The key divisions are not among states, but among classes; the homogeneity is not within states but within classes.

Other language in discussions of globalisation, while emanating from its proponents, frequently slips into use by its critics and obscures what is actually happening. "Human capital", for instance, is a twisting of meanings: calling it "labour skills" puts it in its proper context. "Governance" is a euphemism for diminished government and should be recognised as such. "Investment" may mean an expansion of productive capacity, or it may be pure speculation.

"Free" markets are hardly costless, as in free public education; the true term is "private markets", and they limit, rather than expand, most notions of human freedom. "Reform", of course, means privatisation in its media use. "Producer services", indiscriminately used, strips the term "producer" of its social meaning. Printing stock reports should not be called "producer services": printers are workers who operate machines, not "service providers", and stockbrokers should not be called producers if the word is to retain any real content.

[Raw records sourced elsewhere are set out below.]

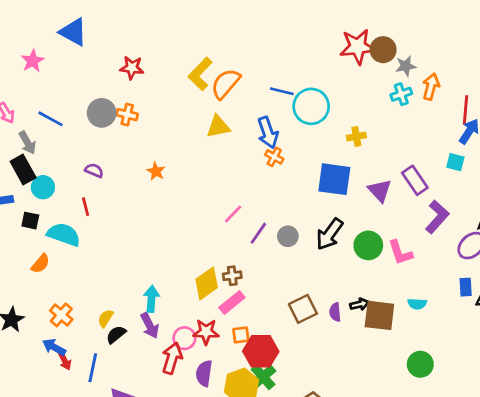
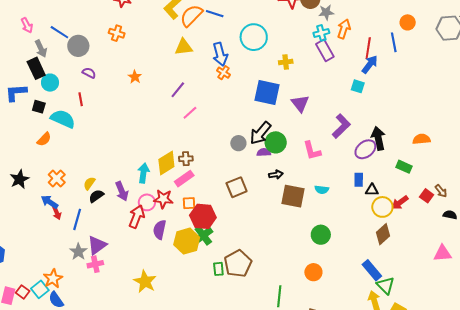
blue line: (282, 91) -> (215, 14), moved
gray circle: (102, 113) -> (78, 46), moved
purple rectangle: (415, 180) -> (325, 50), moved
purple line: (258, 233) -> (178, 90), moved
gray circle: (288, 236) -> (238, 143), moved
green circle: (368, 245) -> (276, 142), moved
cyan arrow: (151, 299) -> (143, 173), moved
black arrow: (359, 304) -> (276, 175), moved
purple semicircle: (335, 312) -> (264, 152), moved, turned 88

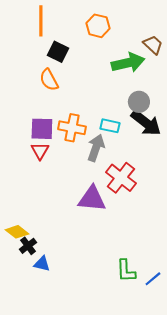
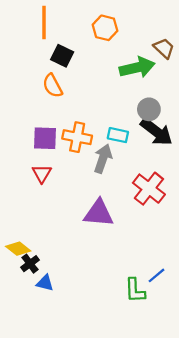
red triangle: (40, 151) -> (42, 174), moved
red cross: (121, 178) -> (149, 189), moved
blue line: (153, 279) -> (156, 275), moved

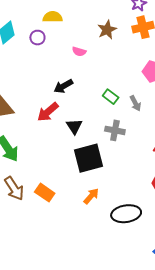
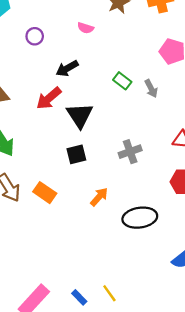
purple circle: (37, 38) -> (35, 36), moved
black triangle: (74, 126) -> (80, 115), size x1.4
gray cross: (115, 130) -> (130, 152), moved, turned -30
black square: (89, 158) -> (76, 154), moved, size x0.6

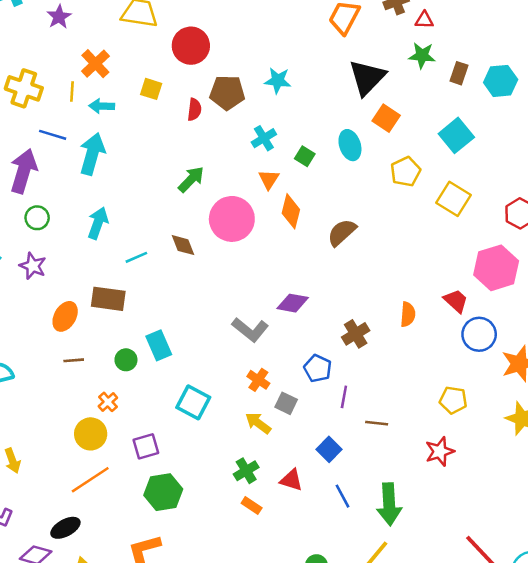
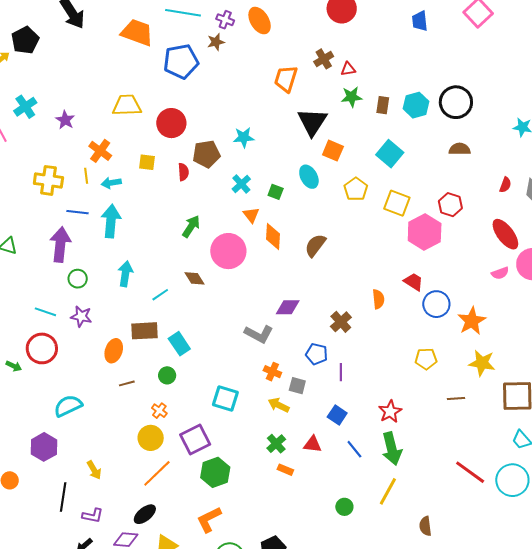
pink hexagon: (496, 268) -> (425, 232), moved
cyan rectangle: (159, 345) -> (179, 344), moved
brown line: (377, 423) -> (456, 398), moved
purple square: (146, 446) -> (195, 439), size x1.4
red star: (440, 451) -> (390, 412), moved

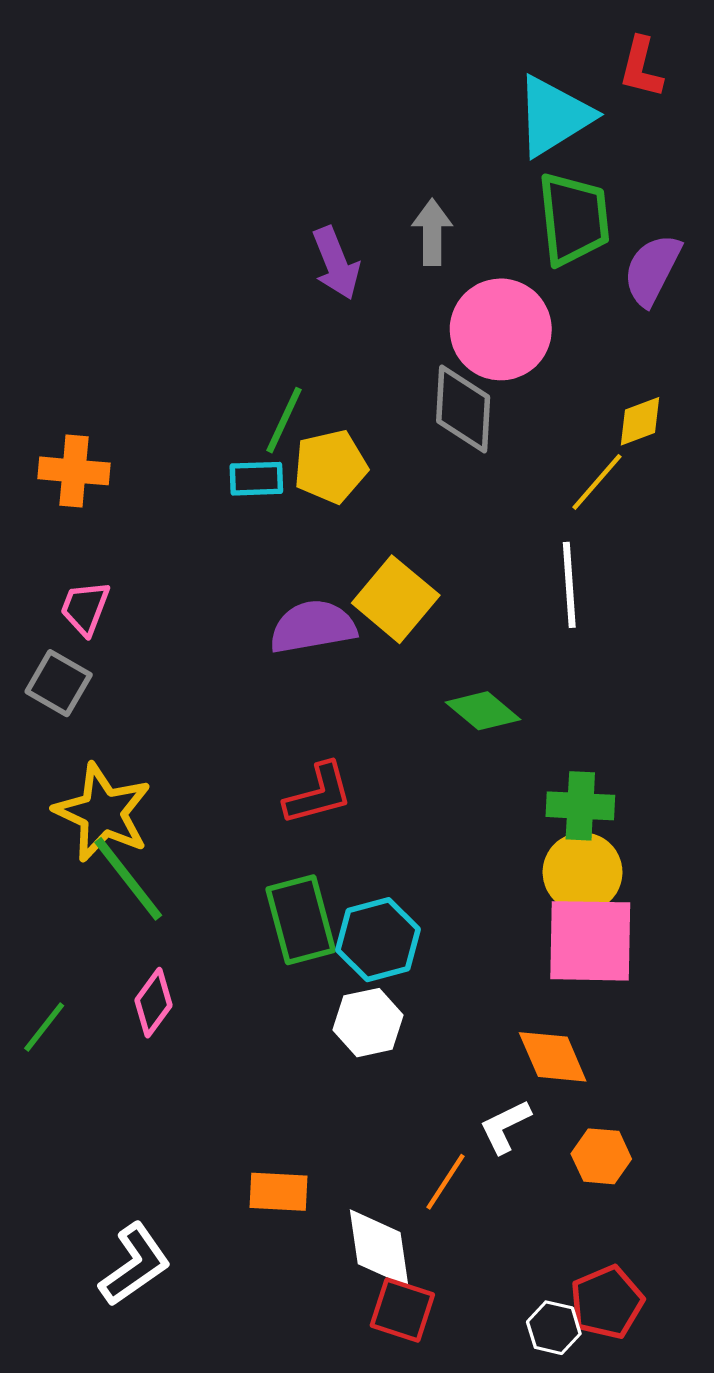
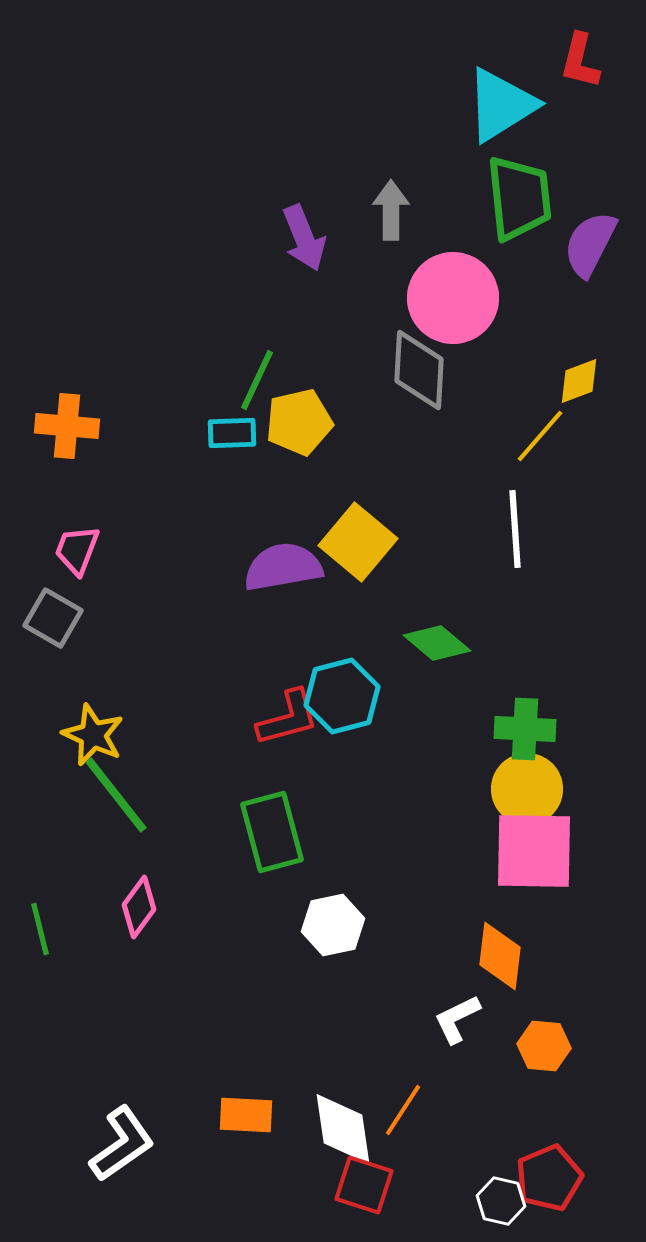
yellow star: (103, 813) -> (93, 735), size x0.7
cyan hexagon: (378, 940) -> (342, 696), moved
green line: (44, 1027) -> (40, 929), turned -52
orange diamond: (553, 1057) -> (500, 956), turned 30
orange line: (445, 1182) -> (403, 1110), moved
orange rectangle: (279, 1192) -> (246, 1115), moved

These issues are not merely issues of terminology. No clear consensus has yet emerged among the various groups attempting to confront the ills produced by really existing globalisation. The most moderate goals simply call for participation and transparency; the stronger liberal view asks for restructuring of the system of global institutions and regulations; radical views include both calls for eliminating global institutions entirely or replacing them with a completely different system of relations, both economic and political, within nation-states and among them.

Discussions after Seattle have not yet widely coalesced around specific programmatic demands at the national level, such as actions demanded of the US Congress, the US Trade Representative, its United Nations delegate, or its representatives on various international agencies and bodies.

A number of groups and many individuals are wrestling with the difficult problems of formulating goals, platforms, and specific demands for action. Demands consistent with one view are not necessarily inconsistent with other views; both commonalities of goals and differences among them, and both strategy and tactics, need further thought and clarification.

Fuzziness of language may facilitate coalition formation in the short run, but more solid and long-term alliances are based on full mutual understanding. Being careful about the difference between technological globalisation and the globalisation of power, keeping the concept of alternative globalisation on the table, dispensing with the myth of the powerless state and avoiding the fallacy of the homogenous state, and watching the traps of the Orwellian language of globalisation, may all help in coming to a common agreement as to both long-term goals and next steps.